Content starts

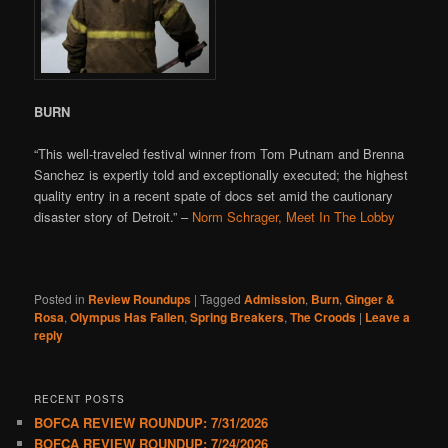
BURN
“This well-traveled festival winner from Tom Putnam and Brenna
Sanchez is expertly told and exceptionally executed; the highest
quality entry in a recent spate of docs set amid the cautionary
disaster story of Detroit.” –
Norm Schrager, Meet In The Lobby
Posted in
Review Roundups
|
Tagged
Admission
,
Burn
,
Ginger &
Rosa
,
Olympus Has Fallen
,
Spring Breakers
,
The Croods
|
Leave a
reply
RECENT POSTS
BOFCA REVIEW ROUNDUP: 7/31/2026
BOFCA REVIEW ROUNDUP: 7/24/2026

Content ends

▶ _Exercise aim_
Exactly as written, print each entry, leaving all pictures out.

▶ _Completed task_
BURN
“This well-traveled festival winner from Tom Putnam and Brenna
Sanchez is expertly told and exceptionally executed; the highest
quality entry in a recent spate of docs set amid the cautionary
disaster story of Detroit.” –
Norm Schrager, Meet In The Lobby
Posted in
Review Roundups
|
Tagged
Admission
,
Burn
,
Ginger &
Rosa
,
Olympus Has Fallen
,
Spring Breakers
,
The Croods
|
Leave a
reply
RECENT POSTS
BOFCA REVIEW ROUNDUP: 7/31/2026
BOFCA REVIEW ROUNDUP: 7/24/2026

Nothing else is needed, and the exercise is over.